Less invasive surgeries, i.e., distal (subtotal) pancreatectomy and central pancreatectomy [8, 9], are feasible approaches to pancreatic tumors in the pancreatic body or tail. Pancreaticoduodenectomy (PD) is a standard technique for tumors in the pancreatic head except for small and pedunculated, i.e., easily resectable, benign tumors. An eventful postoperative course was reported in a case of pancreatic head schwannoma treated with PD using a standard Whipple procedure [10]. We, therefore, initially planned enucleation followed by PD as a second operation just in case of histologically proven malignant tumor on routine histological evaluation.

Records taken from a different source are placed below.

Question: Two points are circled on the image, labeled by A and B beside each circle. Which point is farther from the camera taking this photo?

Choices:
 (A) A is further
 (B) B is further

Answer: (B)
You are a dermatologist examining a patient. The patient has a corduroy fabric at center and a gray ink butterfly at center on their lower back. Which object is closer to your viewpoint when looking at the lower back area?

Enucleation of large tumors in the pancreatic head naturally leads to high possibility of damaging the main pancreatic duct. Preoperative pancreatic duct stenting enabled us to exactly identify the pancreatic duct, leading to the safer preservation of the main pancreatic duct. Covering the exposed parenchyma using a polyglycolic acid sheet, fibrin glue, and thrombin is often performed in lung operations, effectively preventing postoperative air leakage [11]. Both preoperative pancreatic duct stenting and covering the exposed pancreatic parenchyma with these materials are very useful measures to enucleate large presumably benign tumors in the pancreatic head.

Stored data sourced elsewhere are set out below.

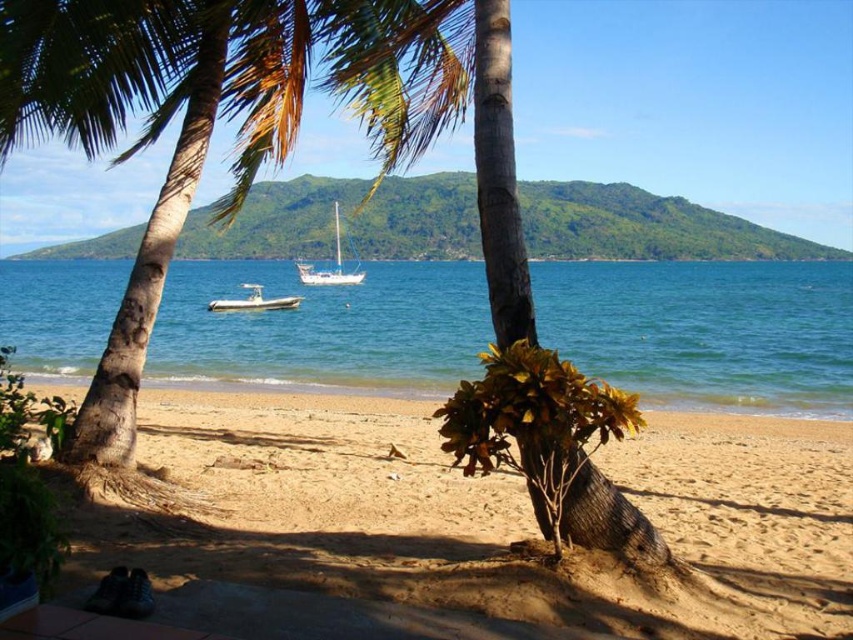 Who is more forward, (x=401, y=301) or (x=331, y=284)?

Point (x=401, y=301) is in front.

This screenshot has width=853, height=640. What are the coordinates of `clear blue water at center` in the screenshot? It's located at (706, 330).

Is clear blue water at center wider than green leafy palm tree at center?

Indeed, clear blue water at center has a greater width compared to green leafy palm tree at center.

Does clear blue water at center have a lesser width compared to green leafy palm tree at center?

In fact, clear blue water at center might be wider than green leafy palm tree at center.

Who is more forward, (641, 292) or (347, 100)?

Point (347, 100) is in front.

You are a GUI agent. You are given a task and a screenshot of the screen. Output one action in this format:
    pyautogui.click(x=<x>, y=<y>)
    Task: Click on the clear blue water at center
    The width and height of the screenshot is (853, 640).
    Given the screenshot: What is the action you would take?
    pyautogui.click(x=706, y=330)

Is sandy beach at lower center positioned behind white glossy sailboat at center?

That is False.

Is sandy beach at lower center taller than white glossy sailboat at center?

No.

You are a GUI agent. You are given a task and a screenshot of the screen. Output one action in this format:
    pyautogui.click(x=<x>, y=<y>)
    Task: Click on the sandy beach at lower center
    The width and height of the screenshot is (853, 640).
    Given the screenshot: What is the action you would take?
    pyautogui.click(x=500, y=515)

In conclusion, an extremely rare case of large pancreatic head schwannoma was successfully diagnosed and treated with enucleation. Pancreatic main duct stenting and parenchymal covering using a polyglycolic acid sheet are useful measures to enucleate large benign tumors in the pancreatic head. Further studies are warranted to evaluate our enucleation techniques for presumably benign but pathologic study-requiring larger tumors in the pancreatic head.

Statement of Ethics

We have reported this case in compliance with the Declaration of Helsinki. Informed written consent was obtained from the patient for the publication of the clinical data including images.

Conflict of Interest Statement

The authors have no conflicts of interest to declare.

Funding Sources

No funding was received for this research.

Author Contributions

T. Yamaguchi contributed the design of the report. S. Oura drafted the manuscript. S. Makimoto revised the manuscript. All authors have read and approved the final version of the manuscript.